Very interesting! A few points come to mind:
— Low podcast attribution: The fact that the podcast didn't jump out in HDY data & then explain all the "dark" direct traffic seems quite notable, and the folks pushing podcasts + social for e.g. IMO confuse the medium for the message. CW etc use podcasts+social to push a very distinct narrative and then convert people who buy on narrative. If you 'do a podcast' but don't have that kind of message *or* that kind of extremely online market to meme (i.e. other marketers) then you're outta luck in that playbook, and I'm not sure they'd have much more to offer. In this case, it might be interesting to try and plug a podcast-only offer to send folks to a specific page and see if anyone bites as a test of prospect engagement.
— High trade show attribution: The fact trade shows conversely *does* stand out is pretty interesting -- I was surprised by that. Given the effort + expense that goes into trade shows, I wonder if that makes HDY info worthwhile, at least for a period.
— Organic search: This still remains a black box IMO, and on the organic search side I find "organic" as a grouping pretty meaningless when it's brand + SEO, and it'd be interesting to see how much organic search traffic went to non-brand-SERP pages & what GSC looks like for brand search.
— Direct: IMO it's pretty interesting that HDY data *does* shed some light on direct traffic, and if I understand your correlation chart, that what it reveals is as you say -- it's just a mix of the other sources, there isn't a secret hidden pseudo-channel there waiting to be exploited.
Finally, it's interesting to think about what we can infer about awareness ('brand') vs activation ('conversion') from this kind of data too.

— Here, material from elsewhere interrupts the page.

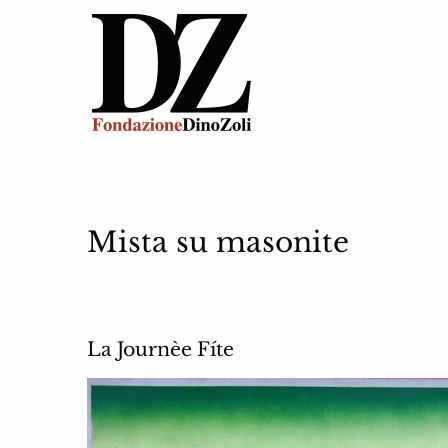
Mista su masonite
La Journèe Fíte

I wonder what a kind of meta metric that bucketed all 'brand' traffic together (organic brand, paid brand, direct brand) and treated that as function of all other activity (paid + SEO + podcast + trade shows), with a kind of weighted contribution from each. Not sure exactly what it would look like, but I'd like to think one day our marketing tools will better reflect buying reality and not just data collected... we can dream, at least :)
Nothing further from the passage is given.